The Orange County Great Park’s chance of losing its primary funding is more likely now that the California Supreme Court has backed up Gov. Jerry Brown’s move to eliminate redevelopment agencies.

The decision has sent cities throughout the state scrambling, but few have as much to lose as Irvine.

The 1,300-acre metropolitan park is by far Orange County’s largest redevelopment project. Master designer Ken Smith envisioned, among other amenities, a canyon, a wildlife corridor and a man-made lake.

A city memo released last year estimated that the governor’s plan could eliminate $1.4 billion — possibly much more — in tax increment revenue for the park.

The Great Park sits atop the 4,700-acre Marine Corps Air Station El Toro, which was shuttered in 1999 as part of the nationwide Base Realignment and Closure program. Great Park CEO Mike Ellzey has described transforming military bases like El Toro as nearly impossible tasks without redevelopment.

“Otherwise how does it happen? How can it possibly happen?” Ellzey said last year. “It’s hugely challenging.”

State legislators from Orange County are looking for a solution, and park and city leaders seem confident that they will find one. But legislators are not guaranteeing a fix. There are no solid alternatives in place if redevelopment revenue disappears.

“I think we’re OK, and how we proceed with what tools and at what pace is a conversation that will continue to unfold,” said Beth Krom, an Irvine City Council member and chairwoman of the park’s board of directors.

She added that there have been no “officials discussions” regarding alternatives to build the park.

Construction of the park has been dependent upon revenue generated by the adjacent development of nearly 5,000 homes. The plan, a typical redevelopment agency strategy, was to fund the park with tax increments, the increase in property tax revenue projected to come from the housing development.

The park is already short of cash. Total expenditures for this fiscal year are projected at nearly $20 million, but revenues, which come from sources like land leases, are estimated at just over $9 million, according to budget documents. The park’s fund balance at the end of the fiscal year is projected to be $10.7 million.

Other funding sources are being considered, though it is unclear whether they will even come close to the amount that would be generated by a redevelopment area.

The park’s board last year approved a contract with San Francisco-based Strada Investment Group to generate public-private partnership deals to produce new revenue for the park. That $25,000-per-month contract was criticized by Councilman Jeffrey Lalloway because it never went out to bid.

The Orange County Register reported last year that park leaders were mulling over the sale of public land to help pay for the park.

Councilman Larry Agran has also been urging Great Park Neighborhoods developer Heritage Fields and the local school district to relocate a planned high school next to the park.

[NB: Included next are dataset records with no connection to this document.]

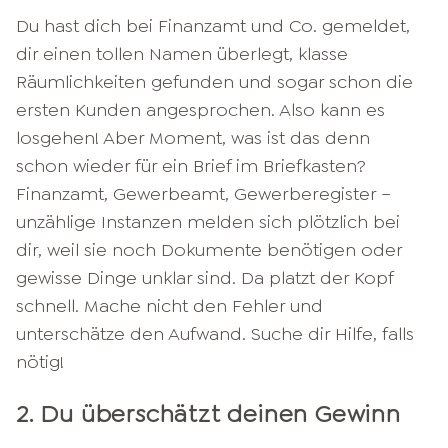
Du hast dich bei Finanzamt und Co. gemeldet,
dir einen tollen Namen überlegt, klasse
Räumlichkeiten gefunden und sogar schon die
ersten Kunden angesprochen. Also kann es
losgehen! Aber Moment, was ist das denn
schon wieder für ein Brief im Briefkasten?
Finanzamt, Gewerbeamt, Gewerberegister –
unzählige Instanzen melden sich plötzlich bei
dir, weil sie noch Dokumente benötigen oder
gewisse Dinge unklar sind. Da platzt der Kopf
schnell. Mache nicht den Fehler und
unterschätze den Aufwand. Suche dir Hilfe, falls
nötig!
2. Du überschätzt deinen Gewinn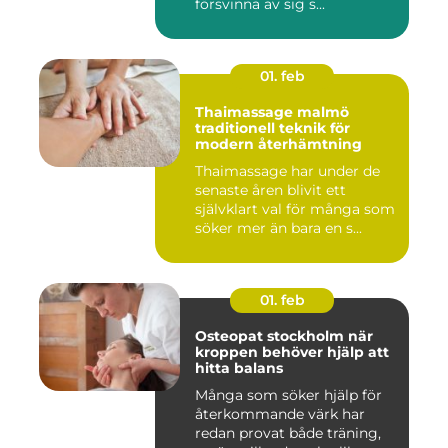
försvinna av sig s...
01. feb
Thaimassage malmö
traditionell teknik för
modern återhämtning
Thaimassage har under de
senaste åren blivit ett
självklart val för många som
söker mer än bara en s...
01. feb
Osteopat stockholm när
kroppen behöver hjälp att
hitta balans
Många som söker hjälp för
återkommande värk har
redan provat både träning,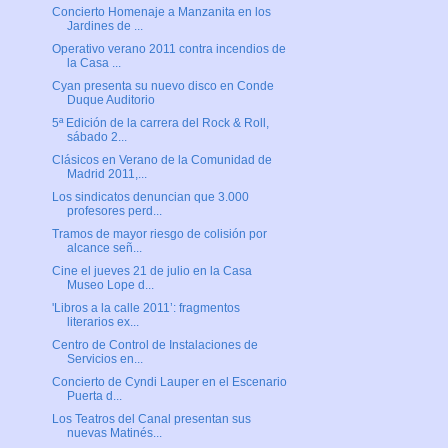
Concierto Homenaje a Manzanita en los
Jardines de ...
Operativo verano 2011 contra incendios de
la Casa ...
Cyan presenta su nuevo disco en Conde
Duque Auditorio
5ª Edición de la carrera del Rock & Roll,
sábado 2...
Clásicos en Verano de la Comunidad de
Madrid 2011,...
Los sindicatos denuncian que 3.000
profesores perd...
Tramos de mayor riesgo de colisión por
alcance señ...
Cine el jueves 21 de julio en la Casa
Museo Lope d...
'Libros a la calle 2011’: fragmentos
literarios ex...
Centro de Control de Instalaciones de
Servicios en...
Concierto de Cyndi Lauper en el Escenario
Puerta d...
Los Teatros del Canal presentan sus
nuevas Matinés...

Park leaders then might tap state money for sports facilities to be used by both the high school and the park. The City Council is scheduled to discuss the possible relocation Tuesday.

The message from park leaders that they have no alternative plans contrasts sharply with statements Agran made last year. Agran, a former chairman of the park’s board of directors, told Los Angeles Times columnist Jim Newton that the board had both a “plan B and a plan C” should the ax fall on redevelopment.

Agran never specified those plans, and other board members said they didn’t have any knowledge of such alternatives. Agran didn’t return a phone call from Voice of OC seeking clarification.

State legislators are proposing a bill that would extend the Feb. 1 deadline for cities to dissolve their redevelopment agencies, the first step in a wider legislative strategy to replace redevelopment with a new program, according to Tony Cardenas, regional public affairs manager for the Orange County division of the League of California Cities.

“If that deadline transpires and there’s no new mechanism, then redevelopment will just cease to exist, period,” Cardenas said.

There is hope that the Legislature will work something out with the governor, because so many affordable housing programs in the state will be severely hobbled by the elimination of redevelopment.

“Keeping economic development as a tool for cities is very important, as is to help cities develop affordable housing,” said Assemblyman Jose Solorio (D-Santa Ana).

There is a consensus among supporters and critics of redevelopment that military base conversions aren’t prone to some faults of other redevelopment projects. Eminent domain, the legal process by which governments forcibly acquire private property, is one tool that isn’t a factor in redeveloping military bases.

“I would hope that we use this opportunity to fix the significant problems with redevelopment — the eminent domain overreaches that redevelopment agencies and and cities were guilty of,” said Assemblyman Don Wagner, (R-Irvine). “But I don’t want to shut down opportunities to, for example, recondition bases up and down the state.”

Will new ideas to salvage certain redevelopment tools include a special funding source for rehabilitating military bases? Solorio says it hasn’t been part of early discussions, but he also said that military bases would be “in the mix.”